The voltage-gated potassium channel Shaker promotes sleep via thermosensitive GABA transmission.

作者信息

Kim Ji-Hyung, Ki Yoonhee, Lee Hoyeon, Hur Moon Seong, Baik Bukyung, Hur Jin-Hoe, Nam Dougu, Lim Chunghun

机构信息

School of Life Sciences, Ulsan National Institute of Science and Technology (UNIST), Ulsan, 44919, Republic of Korea.

UNIST Optical Biomed Imaging Center, UNIST, Ulsan, 44919, Republic of Korea.

出版信息

Commun Biol. 2020 Apr 15;3(1):174. doi: 10.1038/s42003-020-0902-8.

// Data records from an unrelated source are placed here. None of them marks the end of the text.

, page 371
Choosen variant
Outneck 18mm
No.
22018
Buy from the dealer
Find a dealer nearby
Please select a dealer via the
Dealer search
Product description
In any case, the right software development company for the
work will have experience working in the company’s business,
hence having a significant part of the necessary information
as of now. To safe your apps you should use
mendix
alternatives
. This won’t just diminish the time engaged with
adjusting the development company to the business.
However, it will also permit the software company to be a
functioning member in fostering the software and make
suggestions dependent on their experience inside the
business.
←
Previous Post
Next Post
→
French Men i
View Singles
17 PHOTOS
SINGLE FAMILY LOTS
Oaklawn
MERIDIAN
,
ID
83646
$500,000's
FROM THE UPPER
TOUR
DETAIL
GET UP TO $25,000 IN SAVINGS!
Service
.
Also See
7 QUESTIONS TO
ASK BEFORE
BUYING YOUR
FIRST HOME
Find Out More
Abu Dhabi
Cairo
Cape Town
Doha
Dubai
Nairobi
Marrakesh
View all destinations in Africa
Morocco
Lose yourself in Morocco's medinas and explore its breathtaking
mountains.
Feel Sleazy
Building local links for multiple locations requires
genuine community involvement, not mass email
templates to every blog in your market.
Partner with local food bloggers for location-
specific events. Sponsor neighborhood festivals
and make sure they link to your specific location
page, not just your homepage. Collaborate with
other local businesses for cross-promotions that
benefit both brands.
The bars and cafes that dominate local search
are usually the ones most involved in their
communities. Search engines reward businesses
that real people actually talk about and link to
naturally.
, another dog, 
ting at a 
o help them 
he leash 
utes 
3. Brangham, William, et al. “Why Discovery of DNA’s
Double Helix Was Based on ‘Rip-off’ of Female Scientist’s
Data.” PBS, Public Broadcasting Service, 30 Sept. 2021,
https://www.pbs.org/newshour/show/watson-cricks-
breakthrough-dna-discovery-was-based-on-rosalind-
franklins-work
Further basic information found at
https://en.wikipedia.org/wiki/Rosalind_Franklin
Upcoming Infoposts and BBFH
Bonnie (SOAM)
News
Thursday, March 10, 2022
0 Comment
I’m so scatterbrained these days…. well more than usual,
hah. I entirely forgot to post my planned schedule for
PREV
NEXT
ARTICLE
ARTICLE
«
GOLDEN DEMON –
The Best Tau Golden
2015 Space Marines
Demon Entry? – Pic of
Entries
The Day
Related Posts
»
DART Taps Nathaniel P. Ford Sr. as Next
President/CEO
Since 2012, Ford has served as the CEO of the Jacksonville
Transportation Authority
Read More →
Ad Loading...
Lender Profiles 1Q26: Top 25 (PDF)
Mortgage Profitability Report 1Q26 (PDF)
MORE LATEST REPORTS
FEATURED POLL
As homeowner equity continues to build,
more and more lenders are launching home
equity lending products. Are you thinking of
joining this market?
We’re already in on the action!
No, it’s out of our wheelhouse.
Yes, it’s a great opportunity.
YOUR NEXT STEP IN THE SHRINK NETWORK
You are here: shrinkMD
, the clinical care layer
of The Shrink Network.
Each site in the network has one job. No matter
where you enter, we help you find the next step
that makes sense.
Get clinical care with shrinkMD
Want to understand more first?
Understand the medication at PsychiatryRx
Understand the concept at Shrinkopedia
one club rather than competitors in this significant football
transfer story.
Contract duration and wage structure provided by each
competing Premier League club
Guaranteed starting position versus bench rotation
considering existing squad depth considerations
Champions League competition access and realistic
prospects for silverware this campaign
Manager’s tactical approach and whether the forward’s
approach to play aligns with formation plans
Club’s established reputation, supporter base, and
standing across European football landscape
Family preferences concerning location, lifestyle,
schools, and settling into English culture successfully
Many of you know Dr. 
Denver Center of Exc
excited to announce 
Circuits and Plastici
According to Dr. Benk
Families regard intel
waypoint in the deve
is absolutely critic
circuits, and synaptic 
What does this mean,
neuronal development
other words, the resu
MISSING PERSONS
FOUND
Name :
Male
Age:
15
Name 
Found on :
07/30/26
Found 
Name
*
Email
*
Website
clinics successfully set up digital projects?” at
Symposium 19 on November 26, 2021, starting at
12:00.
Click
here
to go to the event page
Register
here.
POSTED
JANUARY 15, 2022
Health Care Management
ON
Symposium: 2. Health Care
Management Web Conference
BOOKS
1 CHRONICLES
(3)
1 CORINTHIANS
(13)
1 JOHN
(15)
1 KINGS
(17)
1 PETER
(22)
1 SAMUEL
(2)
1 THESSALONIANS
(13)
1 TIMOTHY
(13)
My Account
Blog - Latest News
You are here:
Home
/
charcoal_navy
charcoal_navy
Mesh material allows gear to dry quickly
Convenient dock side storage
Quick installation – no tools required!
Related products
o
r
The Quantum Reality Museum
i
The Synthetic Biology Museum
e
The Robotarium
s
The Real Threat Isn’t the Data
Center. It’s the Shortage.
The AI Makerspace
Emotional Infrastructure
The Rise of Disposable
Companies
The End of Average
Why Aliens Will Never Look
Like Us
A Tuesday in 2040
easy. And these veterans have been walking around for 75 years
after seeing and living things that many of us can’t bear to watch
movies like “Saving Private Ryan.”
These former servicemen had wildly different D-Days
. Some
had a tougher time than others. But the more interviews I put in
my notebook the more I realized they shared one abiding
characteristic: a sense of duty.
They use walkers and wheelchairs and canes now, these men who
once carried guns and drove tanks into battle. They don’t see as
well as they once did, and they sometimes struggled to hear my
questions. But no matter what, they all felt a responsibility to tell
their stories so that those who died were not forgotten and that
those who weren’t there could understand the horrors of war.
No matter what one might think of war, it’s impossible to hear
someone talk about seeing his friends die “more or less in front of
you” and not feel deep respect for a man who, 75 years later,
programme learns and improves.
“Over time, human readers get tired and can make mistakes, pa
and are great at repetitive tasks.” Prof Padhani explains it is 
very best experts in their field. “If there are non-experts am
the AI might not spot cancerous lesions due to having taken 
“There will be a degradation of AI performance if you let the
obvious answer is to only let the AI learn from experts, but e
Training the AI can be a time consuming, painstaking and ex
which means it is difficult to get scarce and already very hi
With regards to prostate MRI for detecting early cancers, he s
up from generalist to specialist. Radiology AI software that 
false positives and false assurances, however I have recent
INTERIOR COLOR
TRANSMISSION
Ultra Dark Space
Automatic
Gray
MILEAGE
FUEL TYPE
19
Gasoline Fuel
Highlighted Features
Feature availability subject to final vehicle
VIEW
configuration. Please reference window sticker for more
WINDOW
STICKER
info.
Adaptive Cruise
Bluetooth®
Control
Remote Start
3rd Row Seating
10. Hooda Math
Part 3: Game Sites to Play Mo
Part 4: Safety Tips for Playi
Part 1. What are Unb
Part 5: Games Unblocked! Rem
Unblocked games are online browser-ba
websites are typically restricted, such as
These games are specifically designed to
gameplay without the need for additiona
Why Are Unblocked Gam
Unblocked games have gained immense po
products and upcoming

DOI:10.1038/s42003-020-0902-8
PMID:32296133
原文链接:https://pmc.ncbi.nlm.nih.gov/articles/PMC7160125/
Abstract

Genes and neural circuits coordinately regulate animal sleep. However, it remains elusive how these endogenous factors shape sleep upon environmental changes. Here, we demonstrate that Shaker (Sh)-expressing GABAergic neurons projecting onto dorsal fan-shaped body (dFSB) regulate temperature-adaptive sleep behaviors in Drosophila. Loss of Sh function suppressed sleep at low temperature whereas light and high temperature cooperatively gated Sh effects on sleep. Sh depletion in GABAergic neurons partially phenocopied Sh mutants. Furthermore, the ionotropic GABA receptor, Resistant to dieldrin (Rdl), in dFSB neurons acted downstream of Sh and antagonized its sleep-promoting effects. In fact, Rdl inhibited the intracellular cAMP signaling of constitutively active dopaminergic synapses onto dFSB at low temperature. High temperature silenced GABAergic synapses onto dFSB, thereby potentiating the wake-promoting dopamine transmission. We propose that temperature-dependent switching between these two synaptic transmission modalities may adaptively tune the neural property of dFSB neurons to temperature shifts and reorganize sleep architecture for animal fitness.

摘要

基因和神经回路协同调节动物睡眠。然而,这些内源性因素如何在环境变化时塑造睡眠仍不清楚。在这里,我们证明投射到背侧扇形体(dFSB)的表达Shaker(Sh)的GABA能神经元调节果蝇的温度适应性睡眠行为。Sh功能缺失在低温下抑制睡眠,而光照和高温协同控制Sh对睡眠的影响。GABA能神经元中Sh的缺失部分模拟了Sh突变体的表型。此外,dFSB神经元中的离子型GABA受体狄氏剂抗性(Rdl)在Sh的下游起作用,并拮抗其促进睡眠的作用。事实上,Rdl在低温下抑制了dFSB上组成型活性多巴胺能突触的细胞内cAMP信号传导。高温使dFSB上的GABA能突触沉默,从而增强促进觉醒的多巴胺传递。我们提出,这两种突触传递方式之间的温度依赖性转换可能会使dFSB神经元的神经特性适应温度变化,并重新组织睡眠结构以提高动物的适应性。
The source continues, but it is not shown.